Acusações e contexto eleitoral
No documento, Damares também menciona um ensaio técnico do qual Freixo teria participado vestindo uma camisa com o rosto de Lula. Segundo a senadora, a atitude caracteriza favorecimento político e quebra de deveres éticos do cargo. "Trata-se de instrumentalização da máquina pública para favorecimento político e amplificação de campanha eleitoral antecipada, prática incompatível com o regime constitucional democrático, com os princípios da Administração Pública e com a ética exigida do serviço público", aponta Damares na denúncia.
Defesa e justificativas
Marcelo Freixo defendeu o patrocínio da Embratur à Liesa em vídeo publicado nas redes sociais. Ele afirmou que o repasse, que soma R$ 12 milhões e é dividido entre as 12 escolas do Grupo Especial, representa um investimento na promoção do Carnaval brasileiro no exterior, com o objetivo de atrair turistas e impulsionar a economia. O presidente da Embratur ressaltou ainda que o valor é o mesmo do ano anterior e que tanto o governo estadual quanto a prefeitura também investem no evento.

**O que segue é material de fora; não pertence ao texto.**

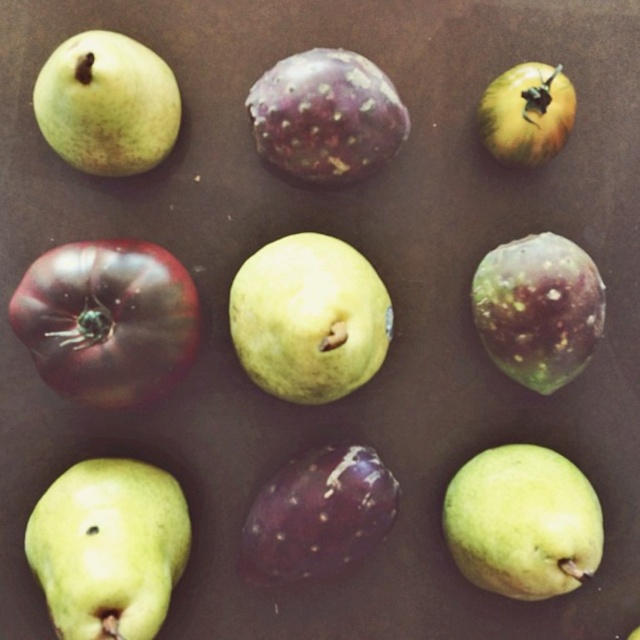 You are standing at the origin point of the coordinate system. You see two points labeled as point (108, 113) and point (528, 369). Which point is closer to you?

Point (108, 113) is closer to you because it is in front of point (528, 369).

In the scene shown: You are arranging fruits on a shelf and need to stack them vertically. Given the green matte pear at lower right and the green matte pear at upper left, which one should you choose to place at the bottom to ensure stability?

The green matte pear at lower right is much taller than the green matte pear at upper left, so placing the taller pear at the bottom would provide better stability due to its height and base area. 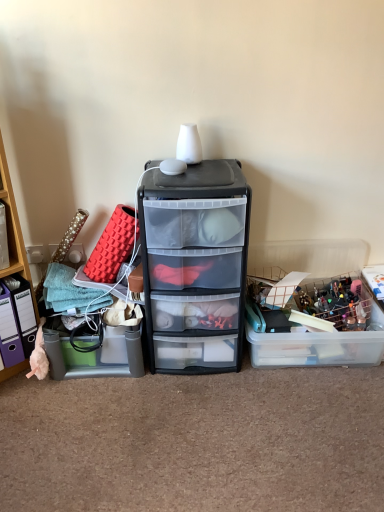 Question: From the image's perspective, does translucent plastic storage box at right, arranged as the second storage box when viewed from the left, appear higher than translucent plastic storage box at left, which appears as the 1th storage box when viewed from the left?

Choices:
 (A) no
 (B) yes

Answer: (B)

Question: Is translucent plastic storage box at right, the first storage box viewed from the right, aimed at translucent plastic storage box at left, which is counted as the 2th storage box, starting from the right?

Choices:
 (A) yes
 (B) no

Answer: (B)

Question: Does translucent plastic storage box at right, the first storage box viewed from the right, have a greater width compared to translucent plastic storage box at left, which is counted as the 2th storage box, starting from the right?

Choices:
 (A) yes
 (B) no

Answer: (A)

Question: Is translucent plastic storage box at right, the first storage box viewed from the right, smaller than translucent plastic storage box at left, which is counted as the 2th storage box, starting from the right?

Choices:
 (A) yes
 (B) no

Answer: (B)

Question: Does translucent plastic storage box at right, the first storage box viewed from the right, have a lesser width compared to translucent plastic storage box at left, which is counted as the 2th storage box, starting from the right?

Choices:
 (A) yes
 (B) no

Answer: (B)

Question: Does translucent plastic storage box at right, the first storage box viewed from the right, appear on the left side of translucent plastic storage box at left, which appears as the 1th storage box when viewed from the left?

Choices:
 (A) yes
 (B) no

Answer: (B)

Question: Can you confirm if transparent plastic drawer at center is smaller than translucent plastic storage box at right, arranged as the second storage box when viewed from the left?

Choices:
 (A) yes
 (B) no

Answer: (B)

Question: Can you confirm if transparent plastic drawer at center is taller than translucent plastic storage box at right, the first storage box viewed from the right?

Choices:
 (A) yes
 (B) no

Answer: (A)

Question: From the image's perspective, is transparent plastic drawer at center on top of translucent plastic storage box at right, arranged as the second storage box when viewed from the left?

Choices:
 (A) no
 (B) yes

Answer: (B)

Question: Is transparent plastic drawer at center oriented towards translucent plastic storage box at right, the first storage box viewed from the right?

Choices:
 (A) yes
 (B) no

Answer: (B)

Question: Is transparent plastic drawer at center looking in the opposite direction of translucent plastic storage box at right, arranged as the second storage box when viewed from the left?

Choices:
 (A) yes
 (B) no

Answer: (B)

Question: From a real-world perspective, is transparent plastic drawer at center below translucent plastic storage box at right, arranged as the second storage box when viewed from the left?

Choices:
 (A) no
 (B) yes

Answer: (A)

Question: Can you confirm if transparent plastic drawer at center is positioned to the right of translucent plastic storage box at left, which appears as the 1th storage box when viewed from the left?

Choices:
 (A) yes
 (B) no

Answer: (A) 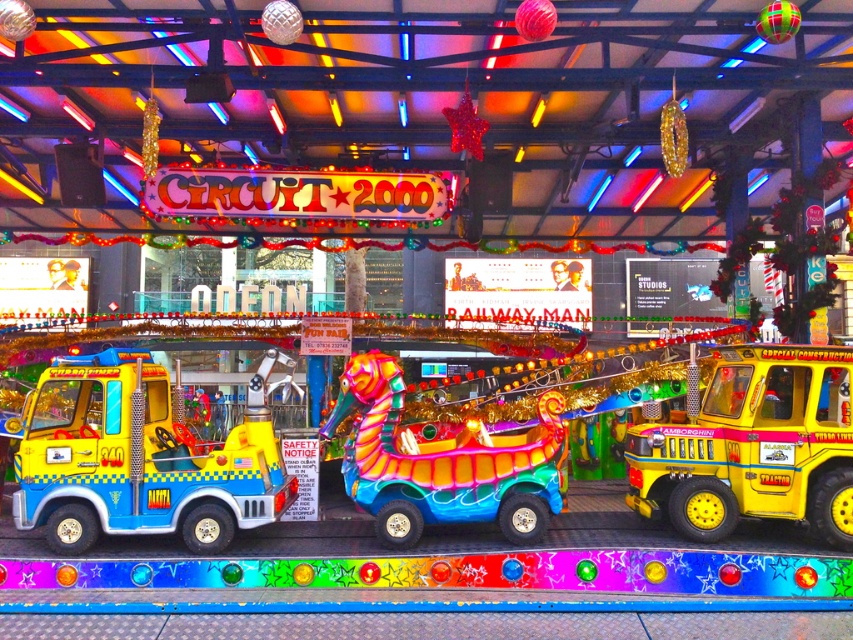 Question: Is the position of yellow matte tow truck at left less distant than that of shiny metallic seahorse at center?

Choices:
 (A) yes
 (B) no

Answer: (A)

Question: Which object is the farthest from the yellow matte construction vehicle at right?

Choices:
 (A) shiny metallic seahorse at center
 (B) yellow matte tow truck at left

Answer: (B)

Question: In this image, where is yellow matte construction vehicle at right located relative to shiny metallic seahorse at center?

Choices:
 (A) right
 (B) left

Answer: (A)

Question: Which object is farther from the camera taking this photo?

Choices:
 (A) yellow matte tow truck at left
 (B) yellow matte construction vehicle at right

Answer: (A)

Question: From the image, what is the correct spatial relationship of yellow matte tow truck at left in relation to shiny metallic seahorse at center?

Choices:
 (A) below
 (B) above

Answer: (B)

Question: Which point is farther to the camera?

Choices:
 (A) yellow matte construction vehicle at right
 (B) yellow matte tow truck at left
 (C) shiny metallic seahorse at center

Answer: (C)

Repercussão e decisão do TCU
Com Lula como homenageado deste ano, tanto a agremiação quanto o governo federal têm sido alvo de críticas nas redes sociais e de representações da oposição. Além da denúncia apresentada por Damares, o repasse foi questionado pelo partido Novo em representação ao Tribunal de Contas da União (TCU), que solicitou a suspensão da verba destinada à Acadêmicos de Niterói.
No entanto, o pedido foi negado pelo ministro Aroldo Cedraz. Em sua decisão, o magistrado argumentou que os aportes financeiros à Liesa resultam de um termo de cooperação voltado a "potencializar a visibilidade internacional do Brasil como destino turístico, utilizando o Rio Carnaval como plataforma estratégica de promoção cultural, turística e institucional".